Per coprire il tragitto che va da casa mia in università, ci si impiegano circa 15 minuti. Compreso il tempo necessario perché l’ascensore arrivi al settimo piano e ti porti giù. Aprire la cantina bici, salutare le portiera, e uscire.
Spesso quindi, mi ritrovo a rallentare. Chi ha davvero voglia di arrivarci a lezione e, viceversa, chi ha davvero voglia di tornare a casa? Inoltre, 30 minuti complessivi sono pochini per ascoltare un disco, che è la cosa che faccio quando vado in bici. Quindi rallento, cerco di stare attento alle parole che ascolto in cuffia, mi rilasso, e penso tanto, ma mai all’università.
Martedì sera ho scaricato illegalmente il nuovo disco di Ghostpoet, ripromettendomi di cominciare poi mercoledì a scrivere questa rubrica, che, per pura onestà intellettuale, deve la sua genesi a progetti simili come Il Progetto del mio amico Davide e Lo Spogliatoio dell’UU.
Uso la bici solo quando non piove, il che, qui a Milano, capita molto più spesso di quello che possiate pensare. Il clima per andare in bici è perfetto, e in più mi sono anche concesso una colazione al bar leggendo il giornale. Roba da ricchi borghesi di sinistra.
Dagli ultimi lavori di Obaro Ejimiwe non mi aspettavo qualcosa che con il sole c’andasse troppo d’accordo. E in parte direi d’averci preso.
Ma la terza traccia (ho barato, ascoltando le prime due la sera precedente), “Be Right Back, Moving House”, mi ha sorpreso.
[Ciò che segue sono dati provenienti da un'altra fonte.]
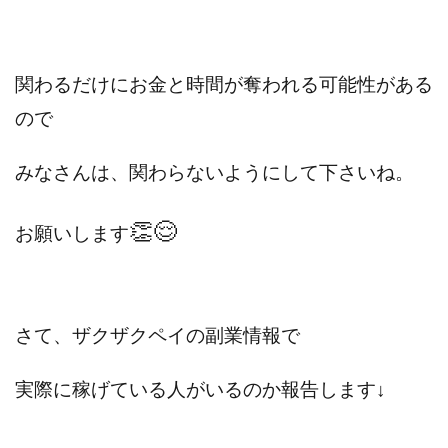
プラチナメソッド2024
ブラックサタン(Black Satan)
フラットワーク
フリー株式会社
関わるだけにお金と時間が奪われる可能性がある
フルーツ(スマホをタップするだけ!?)
ホーム合同会社
ほったらかしFX運営事務局
マイリスト(My List)
ので
김 가싸
みなさんは、関わらないようにして下さいね。
検索
👏😌
お願いします
さて、ザクザクペイの副業情報で
実際に稼げている人がいるのか報告します
↓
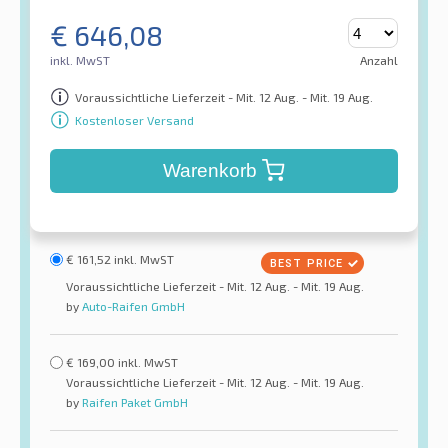
€
646,08
inkl. MwST
Anzahl
Voraussichtliche Lieferzeit - Mit. 12 Aug. - Mit. 19 Aug.
Kostenloser Versand
Warenkorb
€
161,52
inkl. MwST
Voraussichtliche Lieferzeit - Mit. 12 Aug. - Mit. 19 Aug.
by
Auto-Raifen GmbH
€
169,00
inkl. MwST
Voraussichtliche Lieferzeit - Mit. 12 Aug. - Mit. 19 Aug.
by
Raifen Paket GmbH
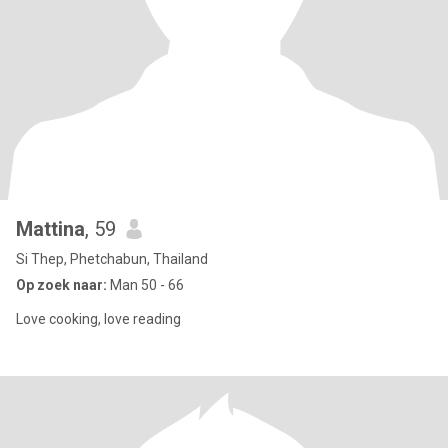
Mattina
, 59
Si Thep, Phetchabun, Thailand
Op zoek naar:
Man 50 - 66
Love cooking, love reading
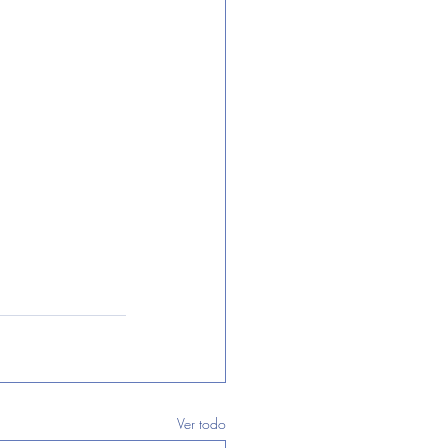
Ver todo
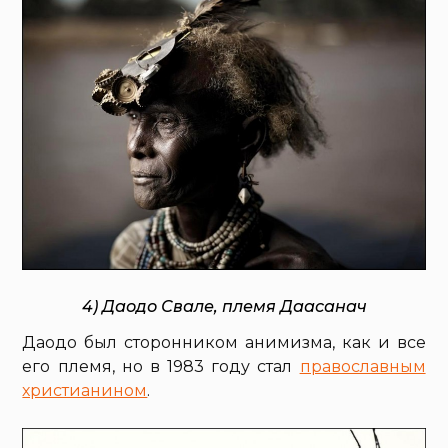
4) Даодо Свале, племя Даасанач
Даодо был сторонником анимизма, как и все
его племя, но в 1983 году стал
православным
христианином
.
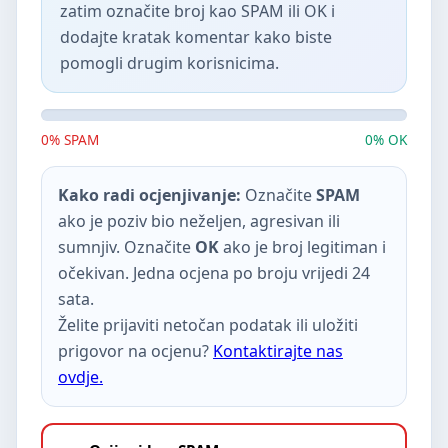
zatim označite broj kao SPAM ili OK i
dodajte kratak komentar kako biste
pomogli drugim korisnicima.
0% SPAM
0% OK
Kako radi ocjenjivanje:
Označite
SPAM
ako je poziv bio neželjen, agresivan ili
sumnjiv. Označite
OK
ako je broj legitiman i
očekivan. Jedna ocjena po broju vrijedi 24
sata.
Želite prijaviti netočan podatak ili uložiti
prigovor na ocjenu?
Kontaktirajte nas
ovdje.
Si è sposata perfettamente con la rotonda di Piazza Agrippa, dove mi piace sfrecciare nonostante i vari stop. Sembrava quasi una colonna sonora. Nel ritornello Ghostpoet dice (verbo non casuale) “I’m sitting over here, looking for the answer”. Ho pensato a quanto questa cosa sia vera per me, che sono stato escluso per una svista burocratica dalla “corsa” all’erasmus. Credo sia bello oltre che essenziale che ognuno trovi un suo significato ad una traccia, che faccia inclinare il bus che sta aspettando, parafrasando Mecna. Se un disco fosse pura autoreferenzialità, che senso avrebbe in fondo? In questo Ghostpoet eccelle. Potrà magari non entusiasmare, essere considerato stucchevole, ma il suo modo di stare sulla traccia ti permette di riflettere. È come se qualcuno ti leggesse un libro, fatto di tanti mini-racconti. Mi piacerebbe che il libro che ho comprato, senza aver il tempo di leggerlo, di ritorno dall’università (“Americani” di JJ Sullivan), qualcuno me lo leggesse in cuffia.
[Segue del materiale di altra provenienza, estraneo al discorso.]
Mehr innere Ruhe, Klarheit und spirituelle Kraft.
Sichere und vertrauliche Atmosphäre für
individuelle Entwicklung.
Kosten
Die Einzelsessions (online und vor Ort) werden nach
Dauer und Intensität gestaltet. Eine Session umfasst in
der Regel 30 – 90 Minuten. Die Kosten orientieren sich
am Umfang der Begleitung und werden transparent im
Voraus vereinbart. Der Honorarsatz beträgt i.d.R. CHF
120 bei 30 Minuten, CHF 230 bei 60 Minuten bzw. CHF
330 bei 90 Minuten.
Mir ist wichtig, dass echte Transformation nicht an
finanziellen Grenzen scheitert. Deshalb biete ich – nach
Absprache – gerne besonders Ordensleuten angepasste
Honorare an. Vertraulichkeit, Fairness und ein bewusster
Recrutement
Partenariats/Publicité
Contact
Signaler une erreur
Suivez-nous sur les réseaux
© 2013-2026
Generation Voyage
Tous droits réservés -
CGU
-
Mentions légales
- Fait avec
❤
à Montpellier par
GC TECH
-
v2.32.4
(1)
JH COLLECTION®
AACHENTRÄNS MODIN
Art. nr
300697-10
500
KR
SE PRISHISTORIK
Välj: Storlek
Che genere è Ghostpoet? Deve il suo relativo successo solo all’in-classificabilità di quello che fa? Alla fine è probabile, forse perché siamo così assuefatti dalla musica, da pensare che anche un pezzo come “Yes, I Helped Your Pack” possa rappresentare una scossa, e che sì, una cosa è bella solo per essere nuova, inteso nel senso di innovativa. Il disco ha delle brutture, parti che mi hanno angosciato come mi angoscia l’ultima parte del tragitto Casa-UNI. Che poi è la prima del ritorno. Quella sensazione che hai quando il viaggio sta per finire, ma non lo è ancora. Come gli ultimi giorni di vacanza, che diventano un’agonia per chi, come me, in fondo non riesce a godersi la vita. È stata la stessa sensazione che mi ha dato l’ascolto delle tracce 7-8 (due delle quattro senza featuring, campanello d’allarme). Avrei quasi voluto buttar via le cuffiette e chiamare mia madre, che in questi giorni combatte con l’orticaria. Che non è una di quelle cose tremende, ma tanto noiosa, a maggior ragione quando non va via.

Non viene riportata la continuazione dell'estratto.